Explain SMBC — the wiki for Saturday Morning Breakfast Cereal

literature

2015-12-30 View on smbc-comics.com → 1 revision
You are viewing an older revision of this explanation (2026-03-14 21:02:07). View current version →
literature
Votey panel for literature
This explanation is incomplete or may contain errors. It was generated by AI and has not yet been reviewed by a human editor.

Explanation

The Joke

The comic shows a handwritten notebook page with a list of story ideas, all following the same pattern:
- "Old man wants to take oversized piece of luggage on plane, but airline says no"
- "Old man tries to get pickle out of jar, but pickle too long"
- "Old man tries to eat entire pie, but not hungry enough"
- "Old man tries to fit whole fish in boat, but fish too big"

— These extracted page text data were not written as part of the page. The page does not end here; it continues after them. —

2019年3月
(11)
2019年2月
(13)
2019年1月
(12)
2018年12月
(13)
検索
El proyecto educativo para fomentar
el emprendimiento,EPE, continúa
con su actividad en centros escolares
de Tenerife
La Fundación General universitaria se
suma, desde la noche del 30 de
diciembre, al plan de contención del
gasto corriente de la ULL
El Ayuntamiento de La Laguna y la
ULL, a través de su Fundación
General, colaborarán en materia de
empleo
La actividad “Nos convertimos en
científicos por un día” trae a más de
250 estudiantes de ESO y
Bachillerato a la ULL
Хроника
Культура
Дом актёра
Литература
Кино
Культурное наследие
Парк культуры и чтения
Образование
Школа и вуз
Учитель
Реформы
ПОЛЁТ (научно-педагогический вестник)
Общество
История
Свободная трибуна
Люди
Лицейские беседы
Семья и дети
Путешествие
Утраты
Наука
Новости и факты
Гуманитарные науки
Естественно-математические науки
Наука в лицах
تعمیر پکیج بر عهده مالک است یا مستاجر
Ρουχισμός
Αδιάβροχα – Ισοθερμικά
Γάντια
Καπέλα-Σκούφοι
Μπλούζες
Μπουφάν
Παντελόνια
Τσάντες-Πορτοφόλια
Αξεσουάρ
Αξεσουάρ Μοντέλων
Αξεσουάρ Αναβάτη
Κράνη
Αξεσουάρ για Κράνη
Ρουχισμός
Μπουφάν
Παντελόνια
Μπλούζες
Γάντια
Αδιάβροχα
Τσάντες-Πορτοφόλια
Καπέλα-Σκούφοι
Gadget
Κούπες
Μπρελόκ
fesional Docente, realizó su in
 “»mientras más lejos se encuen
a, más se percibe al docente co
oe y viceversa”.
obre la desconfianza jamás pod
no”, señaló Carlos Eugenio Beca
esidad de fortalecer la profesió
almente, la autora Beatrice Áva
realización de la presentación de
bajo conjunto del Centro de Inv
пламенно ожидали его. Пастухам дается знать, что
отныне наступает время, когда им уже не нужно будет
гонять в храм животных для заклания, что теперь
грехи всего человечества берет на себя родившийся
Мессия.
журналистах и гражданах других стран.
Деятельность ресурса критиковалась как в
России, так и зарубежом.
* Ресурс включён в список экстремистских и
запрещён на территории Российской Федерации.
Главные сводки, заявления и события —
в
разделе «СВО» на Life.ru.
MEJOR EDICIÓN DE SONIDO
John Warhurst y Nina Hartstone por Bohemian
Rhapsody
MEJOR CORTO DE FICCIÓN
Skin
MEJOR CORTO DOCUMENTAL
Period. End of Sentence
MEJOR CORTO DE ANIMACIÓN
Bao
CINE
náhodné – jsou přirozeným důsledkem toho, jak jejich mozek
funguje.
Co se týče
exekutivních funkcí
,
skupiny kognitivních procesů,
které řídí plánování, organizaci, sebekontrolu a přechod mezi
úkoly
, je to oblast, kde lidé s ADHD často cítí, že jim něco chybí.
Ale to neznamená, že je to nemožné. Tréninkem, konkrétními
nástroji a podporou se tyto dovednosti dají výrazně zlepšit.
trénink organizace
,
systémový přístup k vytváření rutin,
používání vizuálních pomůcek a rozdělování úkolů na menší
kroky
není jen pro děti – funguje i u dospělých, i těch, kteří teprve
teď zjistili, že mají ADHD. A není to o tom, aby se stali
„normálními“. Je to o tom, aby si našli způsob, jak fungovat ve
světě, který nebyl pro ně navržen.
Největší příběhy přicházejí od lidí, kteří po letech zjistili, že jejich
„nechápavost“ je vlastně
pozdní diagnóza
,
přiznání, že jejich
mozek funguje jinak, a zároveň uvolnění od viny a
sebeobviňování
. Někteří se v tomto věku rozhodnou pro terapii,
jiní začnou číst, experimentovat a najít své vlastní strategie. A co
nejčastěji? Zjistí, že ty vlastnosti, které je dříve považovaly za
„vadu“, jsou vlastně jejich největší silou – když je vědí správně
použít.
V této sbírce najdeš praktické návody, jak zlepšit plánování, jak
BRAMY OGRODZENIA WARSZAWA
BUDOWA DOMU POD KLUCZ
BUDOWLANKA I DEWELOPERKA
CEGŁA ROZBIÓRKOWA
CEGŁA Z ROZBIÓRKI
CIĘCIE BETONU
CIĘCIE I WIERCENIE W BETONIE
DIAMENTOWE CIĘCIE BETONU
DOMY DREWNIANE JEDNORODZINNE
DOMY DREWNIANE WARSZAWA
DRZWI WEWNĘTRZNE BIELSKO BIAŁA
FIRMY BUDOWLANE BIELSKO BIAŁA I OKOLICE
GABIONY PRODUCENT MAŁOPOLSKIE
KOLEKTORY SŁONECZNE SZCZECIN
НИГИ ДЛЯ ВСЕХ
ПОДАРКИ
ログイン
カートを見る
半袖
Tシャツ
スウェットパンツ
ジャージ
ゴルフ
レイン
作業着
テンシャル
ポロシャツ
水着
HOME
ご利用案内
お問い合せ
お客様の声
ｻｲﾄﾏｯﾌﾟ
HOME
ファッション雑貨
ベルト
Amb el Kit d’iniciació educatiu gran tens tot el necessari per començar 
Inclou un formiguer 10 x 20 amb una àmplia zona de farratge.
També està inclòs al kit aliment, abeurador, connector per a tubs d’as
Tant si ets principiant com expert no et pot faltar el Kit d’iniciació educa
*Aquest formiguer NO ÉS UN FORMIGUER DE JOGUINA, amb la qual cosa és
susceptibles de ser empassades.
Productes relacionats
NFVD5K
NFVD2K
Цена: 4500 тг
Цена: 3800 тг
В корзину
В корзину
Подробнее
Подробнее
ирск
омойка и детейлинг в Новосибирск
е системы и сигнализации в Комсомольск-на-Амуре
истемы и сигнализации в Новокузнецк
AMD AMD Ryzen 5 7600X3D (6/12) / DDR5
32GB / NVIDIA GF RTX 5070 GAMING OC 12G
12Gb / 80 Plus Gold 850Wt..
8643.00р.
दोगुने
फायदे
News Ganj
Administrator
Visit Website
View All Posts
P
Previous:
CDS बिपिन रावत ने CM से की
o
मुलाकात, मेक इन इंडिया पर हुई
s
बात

Below the list are some doodles of fish. The caption reads: "Not all of Hemingway's notebooks have been made public."

The Humor

The joke is that all of these mundane story ideas are reductive parodies of Ernest Hemingway's famous novella "The Old Man and the Sea," in which an aging fisherman struggles to land a giant marlin that is too large for his small boat. Each "idea" follows the same basic template -- an old man attempts something involving an object that is too large or a task beyond his capacity -- reducing Hemingway's acclaimed literary work to its most absurdly simplified structural formula. The implication is that Hemingway was a one-trick pony who just kept reworking the same "old man vs. something too big" concept, and that "The Old Man and the Sea" was simply the version of this formula that happened to work. The fish doodles at the bottom reinforce the connection to his famous novella.

References

Ernest Hemingway (1899-1961) was one of the most influential American novelists of the 20th century. "The Old Man and the Sea" (1952) tells the story of Santiago, an aging Cuban fisherman who hooks an enormous marlin in the Gulf Stream. The fish is so large that he cannot haul it into his skiff. The novella won the Pulitzer Prize for Fiction in 1953 and was cited when Hemingway received the Nobel Prize in Literature in 1954. Hemingway was known for his terse, minimalist prose style, which the notebook's simple phrasing also parodies.